- Raw data:
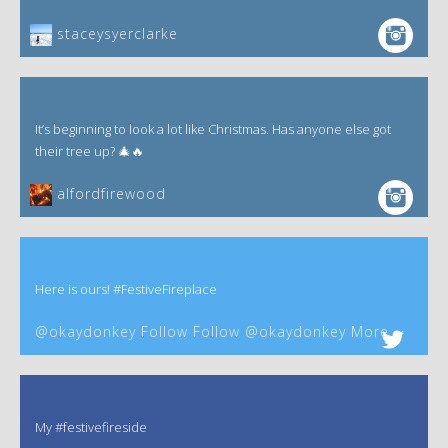
staceysyerclarke
It’s beginning to look a lot like Christmas. Has anyone else got
their tree up? 🎄🔥
alfordfirewood
Here is ours! #FestiveFireplace
@okaydonkey Follow Follow @okaydonkey More
My #festivefireside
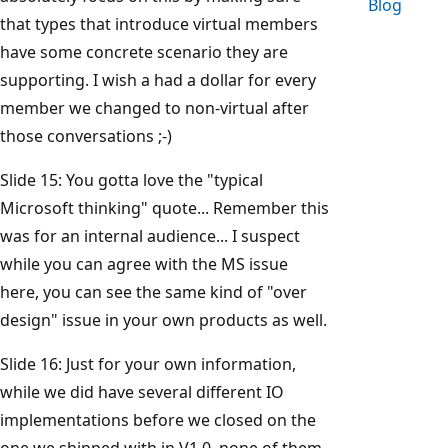
Blog
that types that introduce virtual members
have some concrete scenario they are
supporting. I wish a had a dollar for every
member we changed to non-virtual after
those conversations ;-)
Slide 15: You gotta love the "typical
Microsoft thinking" quote... Remember this
was for an internal audience... I suspect
while you can agree with the MS issue
here, you can see the same kind of "over
design" issue in your own products as well.
Slide 16: Just for your own information,
while we did have several different IO
implementations before we closed on the
one we shipped with in V1.0, none of them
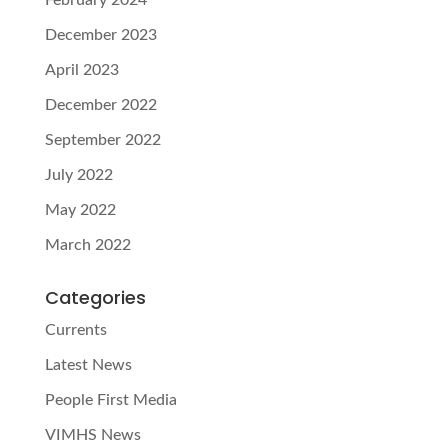
December 2023
April 2023
December 2022
September 2022
July 2022
May 2022
March 2022
Categories
Currents
Latest News
People First Media
VIMHS News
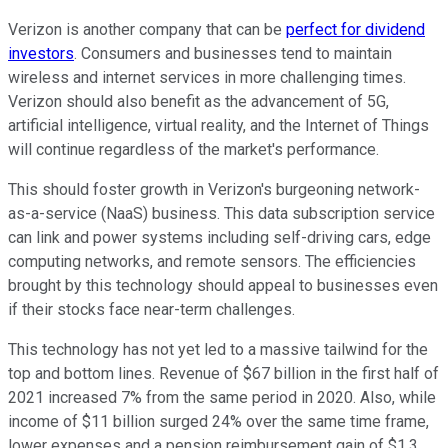
Verizon is another company that can be
perfect for dividend
investors
. Consumers and businesses tend to maintain
wireless and internet services in more challenging times.
Verizon should also benefit as the advancement of 5G,
artificial intelligence, virtual reality, and the Internet of Things
will continue regardless of the market's performance.
This should foster growth in Verizon's burgeoning network-
as-a-service (NaaS) business. This data subscription service
can link and power systems including self-driving cars, edge
computing networks, and remote sensors. The efficiencies
brought by this technology should appeal to businesses even
if their stocks face near-term challenges.
This technology has not yet led to a massive tailwind for the
top and bottom lines. Revenue of $67 billion in the first half of
2021 increased 7% from the same period in 2020. Also, while
income of $11 billion surged 24% over the same time frame,
lower expenses and a pension reimbursement gain of $1.3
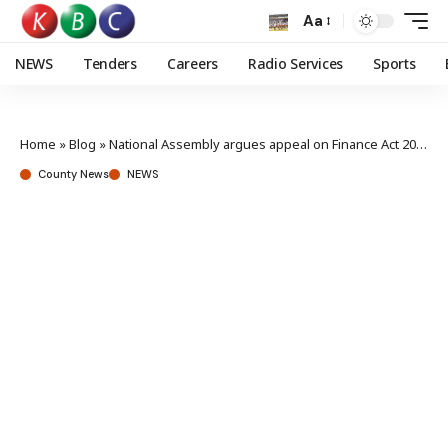
Aa
NEWS
Tenders
Careers
Radio Services
Sports
Home
»
Blog
»
National Assembly argues appeal on Finance Act 2023
County News
NEWS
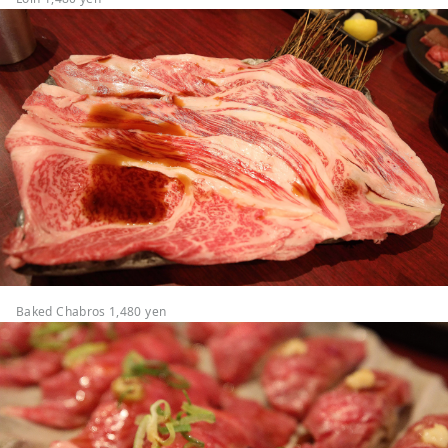
Baked Chabros 1,480 yen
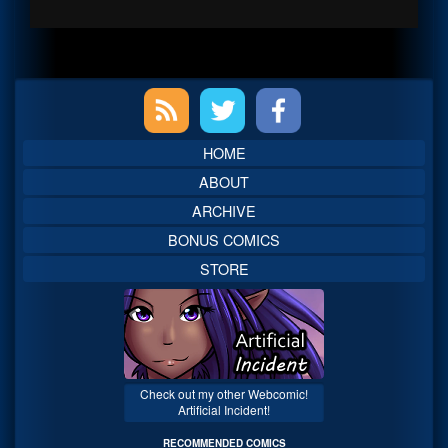
Primary
Sidebar
HOME
ABOUT
ARCHIVE
BONUS COMICS
STORE
Check out my other Webcomic!
Artificial Incident!
RECOMMENDED COMICS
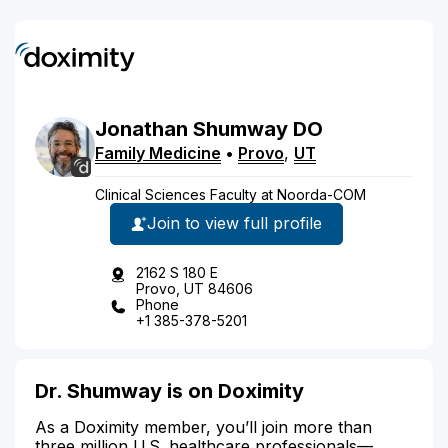
Jonathan
Shumway
DO
Family Medicine
•
Provo
,
UT
Clinical Sciences Faculty at Noorda-COM
Join to view full profile
2162 S 180 E
Provo, UT 84606
Phone
+1 385-378-5201
Dr. Shumway is on Doximity
As a Doximity member, you’ll join more than
three million U.S. healthcare professionals—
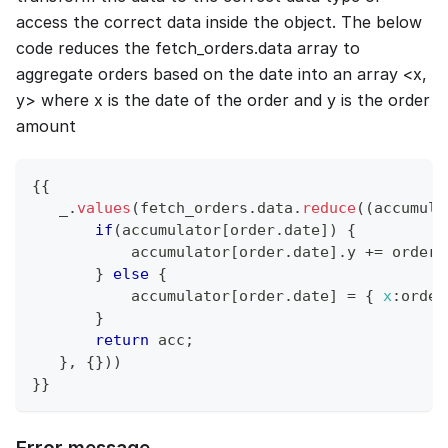
access the correct data inside the object. The below
code reduces the fetch_orders.data array to
aggregate orders based on the date into an array <x,
y> where x is the date of the order and y is the order
amount
{
{
   _
.
values
(
fetch_orders
.
data
.
reduce
(
(
accumula
if
(
accumulator
[
order
.
date
]
)
{
           accumulator
[
order
.
date
]
.
y
+=
 order
.
}
else
{
           accumulator
[
order
.
date
]
=
{
x
:
order
}
return
 acc
;
}
,
{
}
)
)
}
}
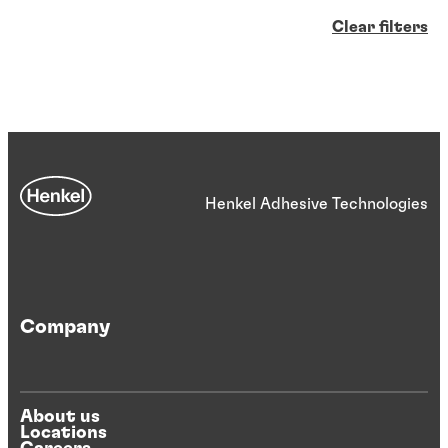
Clear filters
Henkel Adhesive Technologies
Company
About us
Locations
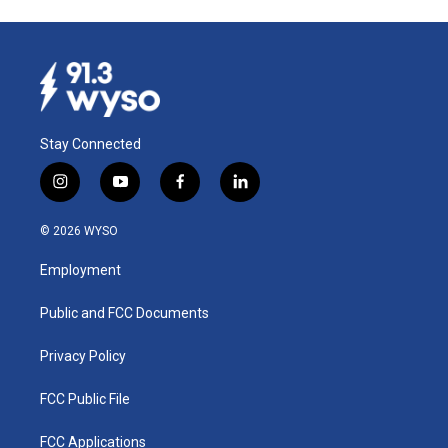
Stay Connected
i
y
f
l
n
o
a
i
s
u
c
n
© 2026 WYSO
t
t
e
k
a
u
b
e
Employment
g
b
o
d
r
e
o
i
a
k
n
Public and FCC Documents
m
Privacy Policy
FCC Public File
FCC Applications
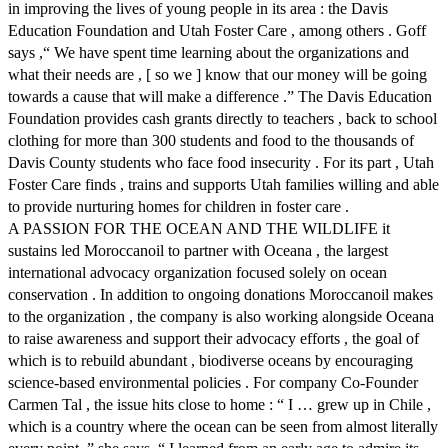
in improving the lives of young people in its area : the Davis
Education Foundation and Utah Foster Care , among others . Goff
says ,“ We have spent time learning about the organizations and
what their needs are , [ so we ] know that our money will be going
towards a cause that will make a difference .” The Davis Education
Foundation provides cash grants directly to teachers , back to school
clothing for more than 300 students and food to the thousands of
Davis County students who face food insecurity . For its part , Utah
Foster Care finds , trains and supports Utah families willing and able
to provide nurturing homes for children in foster care .
A PASSION FOR THE OCEAN AND THE WILDLIFE it
sustains led Moroccanoil to partner with Oceana , the largest
international advocacy organization focused solely on ocean
conservation . In addition to ongoing donations Moroccanoil makes
to the organization , the company is also working alongside Oceana
to raise awareness and support their advocacy efforts , the goal of
which is to rebuild abundant , biodiverse oceans by encouraging
science-based environmental policies . For company Co-Founder
Carmen Tal , the issue hits close to home : “ I … grew up in Chile ,
which is a country where the ocean can be seen from almost literally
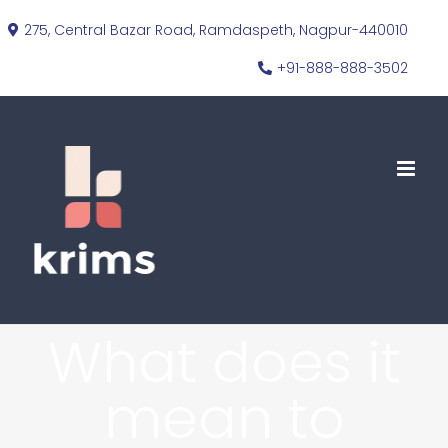
Skip
275, Central Bazar Road, Ramdaspeth, Nagpur-440010
to
+91-888-888-3502
content
What does it
mean to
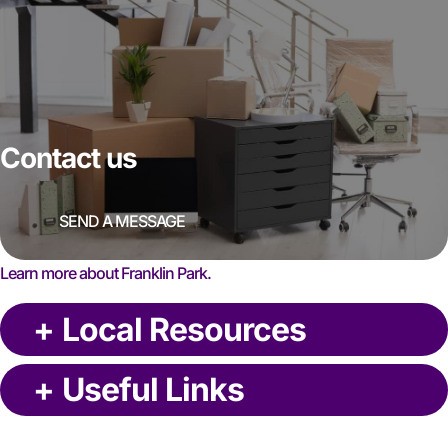
Contact us
SEND A MESSAGE
Learn more about Franklin Park.
+
Local Resources
+
Useful Links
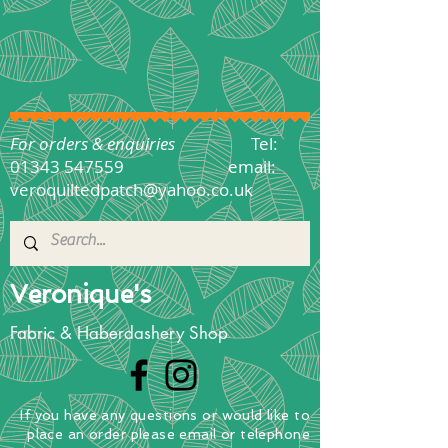
For orders & enquiries
Tel:
01343 547559
email:
veroquiltedpatch@yahoo.co.uk
Veronique's
Fabric & Haberdashery Shop
If you have any questions
or
would
like to
place
an order
please email or telephone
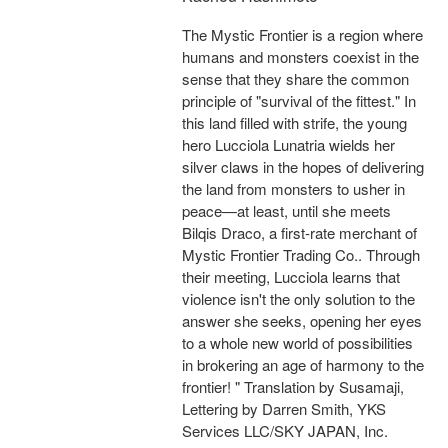
The Mystic Frontier is a region where
humans and monsters coexist in the
sense that they share the common
principle of "survival of the fittest." In
this land filled with strife, the young
hero Lucciola Lunatria wields her
silver claws in the hopes of delivering
the land from monsters to usher in
peace—at least, until she meets
Bilqis Draco, a first-rate merchant of
Mystic Frontier Trading Co.. Through
their meeting, Lucciola learns that
violence isn't the only solution to the
answer she seeks, opening her eyes
to a whole new world of possibilities
in brokering an age of harmony to the
frontier! " Translation by Susamaji,
Lettering by Darren Smith, YKS
Services LLC/SKY JAPAN, Inc.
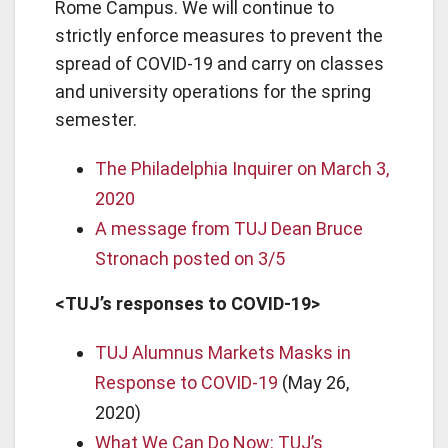
Rome Campus. We will continue to
strictly enforce measures to prevent the
spread of COVID-19 and carry on classes
and university operations for the spring
semester.
The Philadelphia Inquirer on March 3,
2020
A message from TUJ Dean Bruce
Stronach posted on 3/5
<TUJ’s responses to COVID-19>
TUJ Alumnus Markets Masks in
Response to COVID-19
(May 26,
2020)
What We Can Do Now: TUJ’s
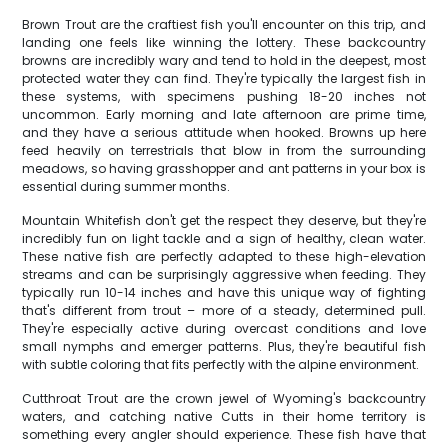
Brown Trout are the craftiest fish you'll encounter on this trip, and
landing one feels like winning the lottery. These backcountry
browns are incredibly wary and tend to hold in the deepest, most
protected water they can find. They're typically the largest fish in
these systems, with specimens pushing 18-20 inches not
uncommon. Early morning and late afternoon are prime time,
and they have a serious attitude when hooked. Browns up here
feed heavily on terrestrials that blow in from the surrounding
meadows, so having grasshopper and ant patterns in your box is
essential during summer months.
Mountain Whitefish don't get the respect they deserve, but they're
incredibly fun on light tackle and a sign of healthy, clean water.
These native fish are perfectly adapted to these high-elevation
streams and can be surprisingly aggressive when feeding. They
typically run 10-14 inches and have this unique way of fighting
that's different from trout – more of a steady, determined pull.
They're especially active during overcast conditions and love
small nymphs and emerger patterns. Plus, they're beautiful fish
with subtle coloring that fits perfectly with the alpine environment.
Cutthroat Trout are the crown jewel of Wyoming's backcountry
waters, and catching native Cutts in their home territory is
something every angler should experience. These fish have that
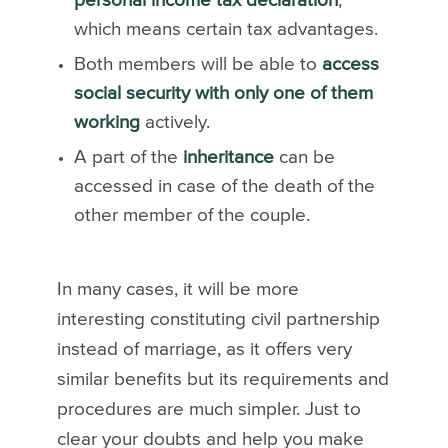
personal income tax declaration
,
which means certain tax advantages.
Both members will be able to
access
social security with only one of them
working
actively.
A part of the
inheritance
can be
accessed in case of the death of the
other member of the couple.
In many cases, it will be more
interesting constituting civil partnership
instead of marriage, as it offers very
similar benefits but its requirements and
procedures are much simpler. Just to
clear your doubts and help you make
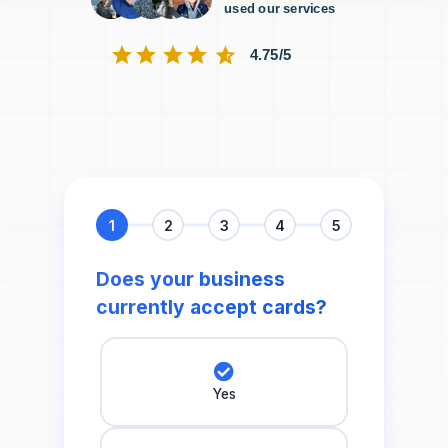
used our services
4.75/5
1
2
3
4
5
Does your business
currently accept cards?
Yes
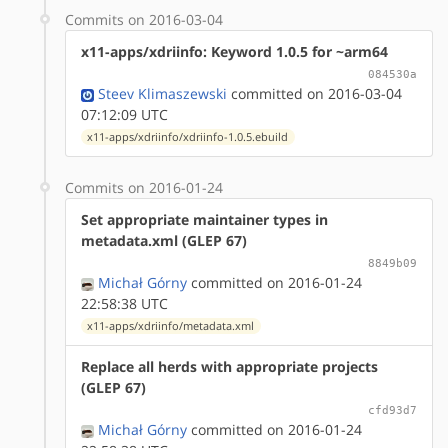
Commits on 2016-03-04
x11-apps/xdriinfo: Keyword 1.0.5 for ~arm64
084530a
Steev Klimaszewski
committed on 2016-03-04
07:12:09 UTC
x11-apps/xdriinfo/xdriinfo-1.0.5.ebuild
Commits on 2016-01-24
Set appropriate maintainer types in
metadata.xml (GLEP 67)
8849b09
Michał Górny
committed on 2016-01-24
22:58:38 UTC
x11-apps/xdriinfo/metadata.xml
Replace all herds with appropriate projects
(GLEP 67)
cfd93d7
Michał Górny
committed on 2016-01-24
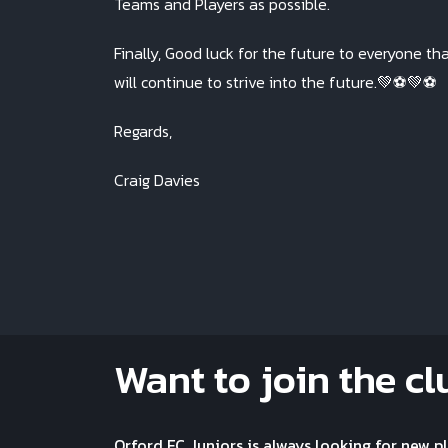
Teams and Players as possible.
Finally, Good luck for the future to everyone th
will continue to strive into the future.💚⚽️💚⚽️
Regards,
Craig Davies
Want to join the cl
Orford FC Juniors is always looking for new p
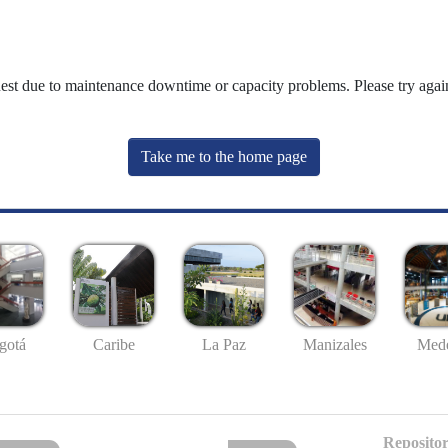
uest due to maintenance downtime or capacity problems. Please try again
Take me to the home page
gotá
Caribe
La Paz
Manizales
Mede
Repositor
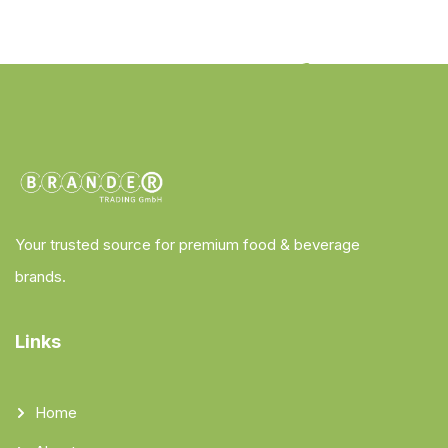
Your trusted source for premium food & beverage
brands.
Links
Home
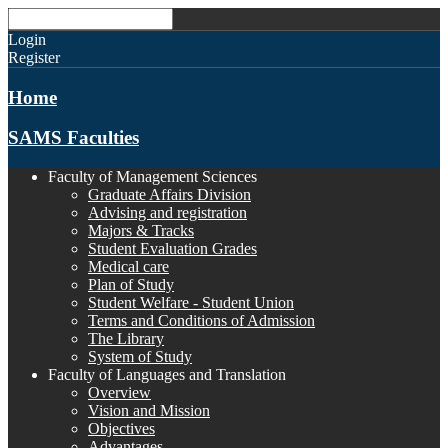
Login
Register
Home
SAMS Faculties
Faculty of Management Sciences
Graduate Affairs Division
Advising and registration
Majors & Tracks
Student Evaluation Grades
Medical care
Plan of Study
Student Welfare - Student Union
Terms and Conditions of Admission
The Library
System of Study
Faculty of Languages and Translation
Overview
Vision and Mission
Objectives
Advantages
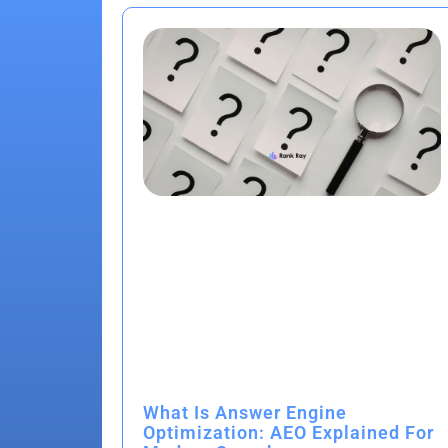
What Is Answer Engine
Optimization: AEO Explained For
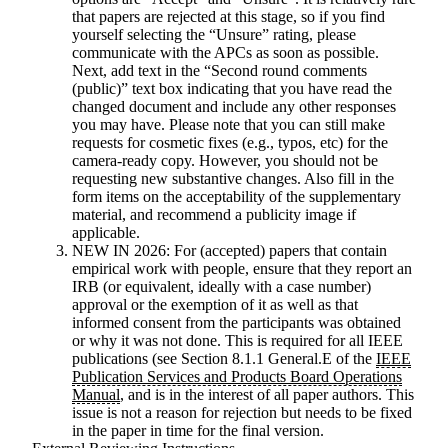
that papers are rejected at this stage, so if you find
yourself selecting the “Unsure” rating, please
communicate with the APCs as soon as possible.
Next, add text in the “Second round comments
(public)” text box indicating that you have read the
changed document and include any other responses
you may have. Please note that you can still make
requests for cosmetic fixes (e.g., typos, etc) for the
camera-ready copy. However, you should not be
requesting new substantive changes. Also fill in the
form items on the acceptability of the supplementary
material, and recommend a publicity image if
applicable.
NEW IN 2026:
For (accepted) papers that contain
empirical work with people, ensure that they report an
IRB (or equivalent, ideally with a case number)
approval or the exemption of it as well as that
informed consent from the participants was obtained
or why it was not done. This is required for all IEEE
publications (see Section 8.1.1 General.E of the
IEEE
Publication Services and Products Board Operations
Manual
, and is in the interest of all paper authors. This
issue is not a reason for rejection but needs to be fixed
in the paper in time for the final version.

- Assignment: Find and copy every line in the entries above where the string "backcountry" occurs.

- Finished task:
landing one feels like winning the lottery. These backcountry
Cutthroat Trout are the crown jewel of Wyoming's backcountry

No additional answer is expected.